Saved entries:
Start of Block

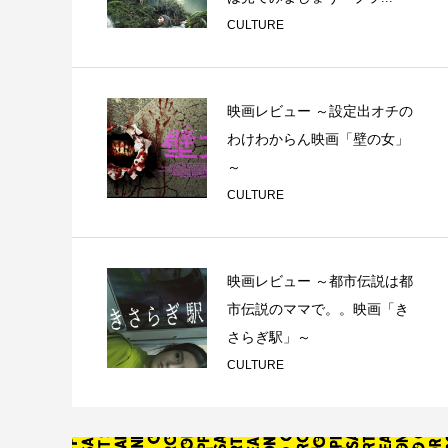
CULTURE
映画レビュー ～設定出オチの
わけわからん映画「壁の女」
～
CULTURE
映画レビュー ～都市伝説は都
市伝説のママで。。映画「き
さらぎ駅」～
CULTURE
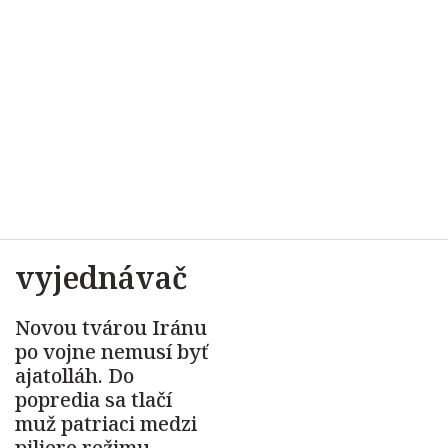
vyjednávač
Novou tvárou Iránu
po vojne nemusí byť
ajatolláh. Do
popredia sa tlačí
muž patriaci medzi
piliere režimu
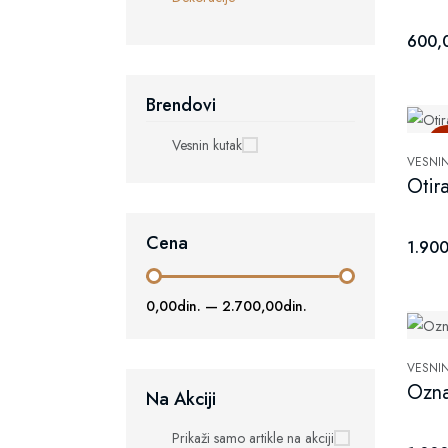
600,0
Brendovi
H
Vesnin kutak
VESNI
Otir
Cena
1.900
0,00din.
—
2.700,00din.
VESNI
Ozna
Na Akciji
Prikaži samo artikle na akciji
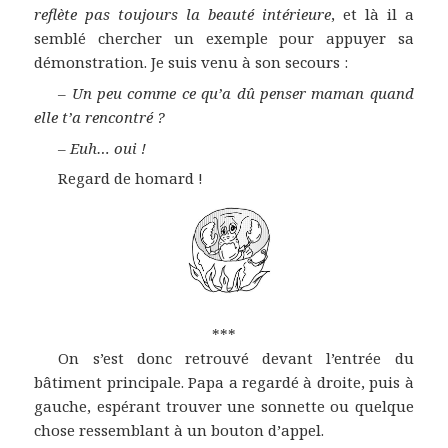
reflète pas toujours la beauté intérieure
, et là il a
semblé chercher un exemple pour appuyer sa
démonstration. Je suis venu à son secours :
–
Un peu comme ce qu’a dû penser maman quand
elle t’a rencontré ?
–
Euh… oui !
Regard de homard !
***
On s’est donc retrouvé devant l’entrée du
bâtiment principale. Papa a regardé à droite, puis à
gauche, espérant trouver une sonnette ou quelque
chose ressemblant à un bouton d’appel.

End of Block

◆ **EXERCISE GOAL**:
Please print the data above in its entirety, exactly, but without any picture.

◆ **EXPECTED ANSWER**:
CULTURE
映画レビュー ～設定出オチの
わけわからん映画「壁の女」
～
CULTURE
映画レビュー ～都市伝説は都
市伝説のママで。。映画「き
さらぎ駅」～
CULTURE
vyjednávač
Novou tvárou Iránu
po vojne nemusí byť
ajatolláh. Do
popredia sa tlačí
muž patriaci medzi
piliere režimu
600,0
Brendovi
H
Vesnin kutak
VESNI
Otir
Cena
1.900
0,00din.
—
2.700,00din.
VESNI
Ozna
Na Akciji
Prikaži samo artikle na akciji
reflète pas toujours la beauté intérieure
, et là il a
semblé chercher un exemple pour appuyer sa
démonstration. Je suis venu à son secours :
–
Un peu comme ce qu’a dû penser maman quand
elle t’a rencontré ?
–
Euh… oui !
Regard de homard !
***
On s’est donc retrouvé devant l’entrée du
bâtiment principale. Papa a regardé à droite, puis à
gauche, espérant trouver une sonnette ou quelque
chose ressemblant à un bouton d’appel.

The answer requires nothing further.